At one point during my college years, I lived in a townhouse with a friend and his girlfriend...who also happened to be my cousin. One night they were all snuggled up on the couch together, watching a movie in the dark, when I came barreling out of the bathroom with the empty roll of toilet paper. I began waving it around (like a wild woman) stomped to the T.V. and turned it off. My blood was boiling and there was no stopping the rage. "Who did this?" I shouted. "Who did not change the empty roll of toilet paper? It takes two seconds to take off the empty roll and pop on a new one. Do you not have two seconds? Do you need a demonstration on how the toilet paper holder works?" I was now holding the empty roll in the air, my other hand on my hip and my face a wrinkled contorted mess of anger. They, (because they were normal and calm), just stared at me. Their jaws dropped to the floor. They looked at each other and then back at me. I stood there, the empty roll hanging in the air. And then my cousin began to laugh, "Ok, Ang, sheesh."

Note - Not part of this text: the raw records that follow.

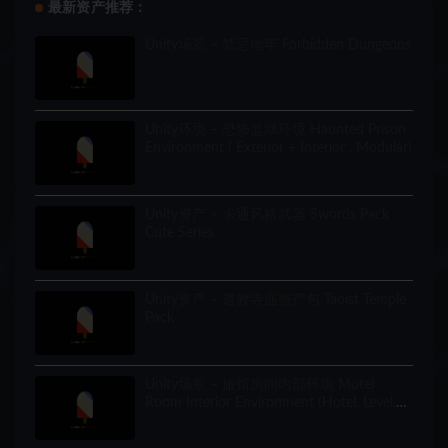
最新资产推荐：
Unity场景 – 禁忌地牢 Forbidden Dungeons
Unity环境 – 恐怖监狱环境 Haunted Prison
Environment ( Exterior + Interior , Modular)
Unity资产 – 卡通风格武器 Swords Pack
Cute Series
Unity资产 – 道教寺庙资产包 Taoist Temple
Pack
Unity场景 – 旅馆房间内部环境 Motel
Room Interior Environment (Hotel, Level,
Realistic)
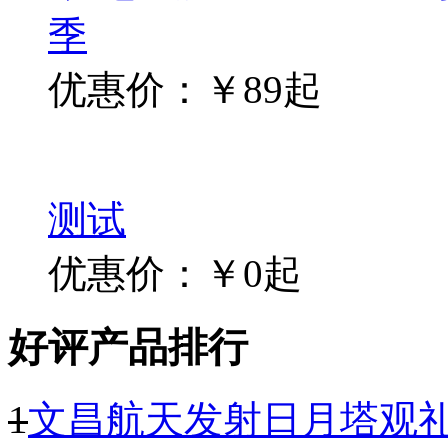
季
优惠价：￥89起
测试
优惠价：￥0起
好评产品排行
1
文昌航天发射日月塔观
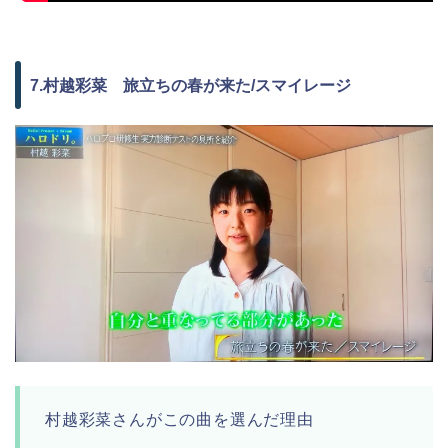
7.村越彩菜 旅立ちの春が来た/スマイレージ
村越彩菜さんがこの曲を選んだ理由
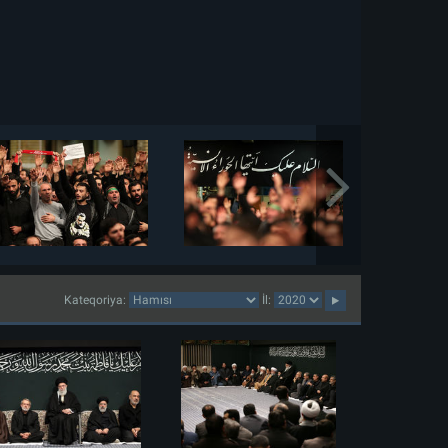
Kateqoriya:
İl:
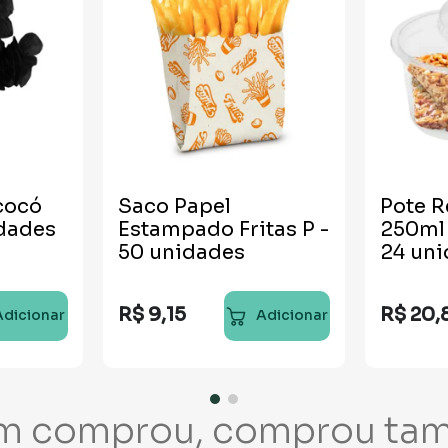
cocó
Saco Papel
Pote 
idades
Estampado Fritas P -
250ml
50 unidades
24 un
R$
9
,
15
R$
20
,
Adicionar
Adicionar
m comprou, comprou ta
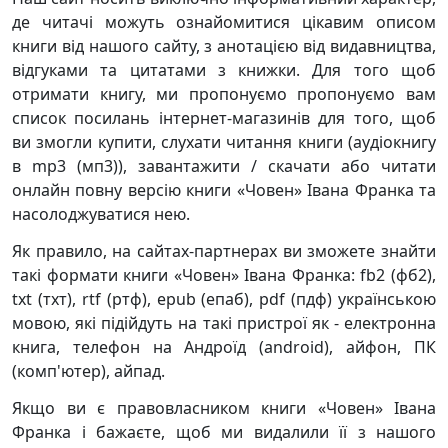
де читачі можуть ознайомитися цікавим описом
книги від нашого сайту, з анотацією від видавництва,
відгуками та цитатами з книжки. Для того щоб
отримати книгу, ми пропонуємо пропонуємо вам
список посилань інтернет-магазинів для того, щоб
ви змогли купити, слухати читання книги (аудіокнигу
в mp3 (мп3)), завантажити / скачати або читати
онлайн повну версію книги «Човен» Івана Франка та
насолоджуватися нею.
Як правило, на сайтах-партнерах ви зможете знайти
такі формати книги «Човен» Івана Франка: fb2 (фб2),
txt (тхт), rtf (ртф), epub (епаб), pdf (пдф) українською
мовою, які підійдуть на такі пристрої як - електронна
книга, телефон на Андроїд (android), айфон, ПК
(комп'ютер), айпад.
Якщо ви є правовласником книги «Човен» Івана
Франка і бажаєте, щоб ми видалили її з нашого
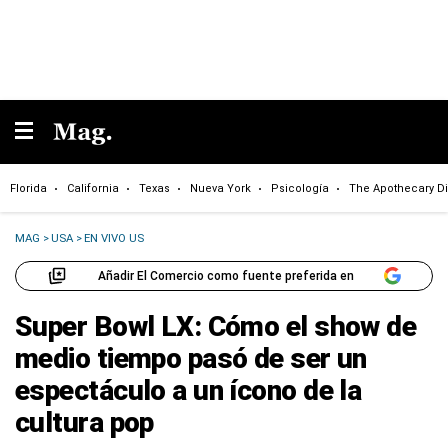
Florida
California
Texas
Nueva York
Psicología
The Apothecary Di
MAG
>
USA
>
EN VIVO US
Añadir El Comercio como fuente preferida en
Super Bowl LX: Cómo el show de
medio tiempo pasó de ser un
espectáculo a un ícono de la
cultura pop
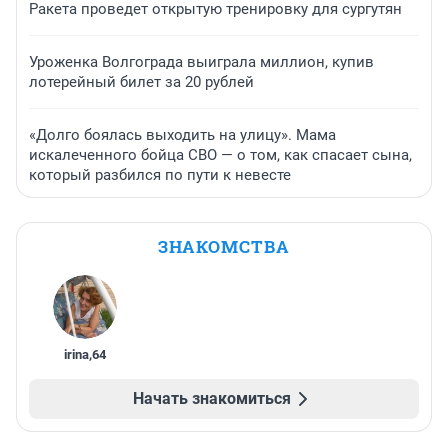
Ракета проведет открытую тренировку для сургутян
Уроженка Волгограда выиграла миллион, купив
лотерейный билет за 20 рублей
«Долго боялась выходить на улицу». Мама
искалеченного бойца СВО — о том, как спасает сына,
который разбился по пути к невесте
ЗНАКОМСТВА
irina
,
64
Начать знакомиться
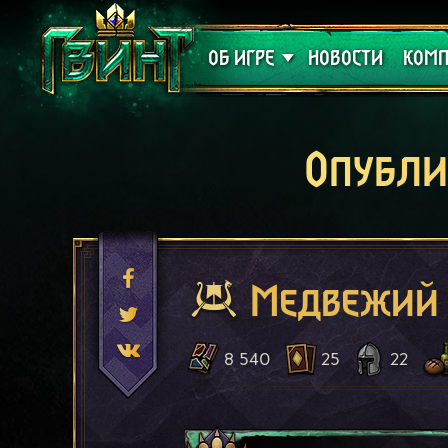
Поддержка
Алое
ОБ ИГРЕ
НОВОСТИ
КОМП
Опубли
Медвежий 
8 540
25
22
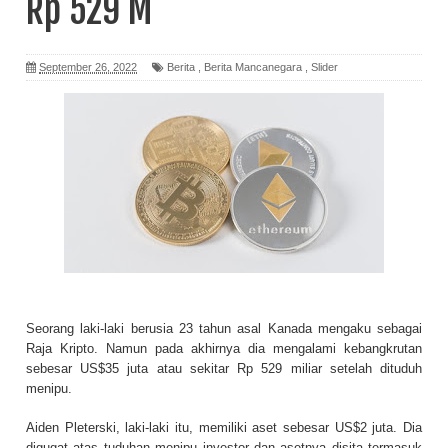
Rp 529 M
September 26, 2022
Berita
,
Berita Mancanegara
,
Slider
Seorang laki-laki berusia 23 tahun asal Kanada mengaku sebagai
Raja Kripto. Namun pada akhirnya dia mengalami kebangkrutan
sebesar US$35 juta atau sekitar Rp 529 miliar setelah dituduh
menipu.
Aiden Pleterski, laki-laki itu, memiliki aset sebesar US$2 juta. Dia
digugat atas tuduhan menipu investor dan asetnya disita termasuk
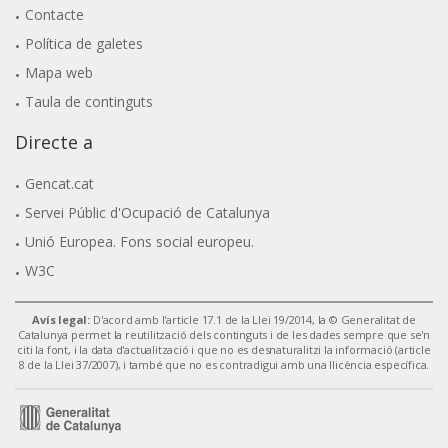
Contacte
Política de galetes
Mapa web
Taula de continguts
Directe a
Gencat.cat
Servei Públic d'Ocupació de Catalunya
Unió Europea. Fons social europeu.
W3C
Avís legal:
D'acord amb l'article 17.1 de la Llei 19/2014, la © Generalitat de
Catalunya permet la reutilització dels continguts i de les dades sempre que se'n
citi la font, i la data d'actualització i que no es desnaturalitzi la informació (article
8 de la Llei 37/2007), i també que no es contradigui amb una llicència específica.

I stormed off thinking, how could they not get this? It only takes two seconds. Ugh. The insensitivity and rudeness of it all. And then I stopped. Dead in my tracks. I was my mother. I was 19 years old and I had just turned into my mother. Without a doubt I had heard those same words 18 billion trillion times while growing up...that nagging motherly voice...it only takes two seconds...I had just lost my cool over an empty toilet paper roll.
I share this story because tonight I used the last of the toilet paper. I did not change the roll. I flushed the toilet. I turned off the light and I didn't even think about the toilet paper roll. But then I had to go back in there and I noticed it and I thought to myself, no, Mom, I didn't have two seconds. But its ok because my mother doesn't live here.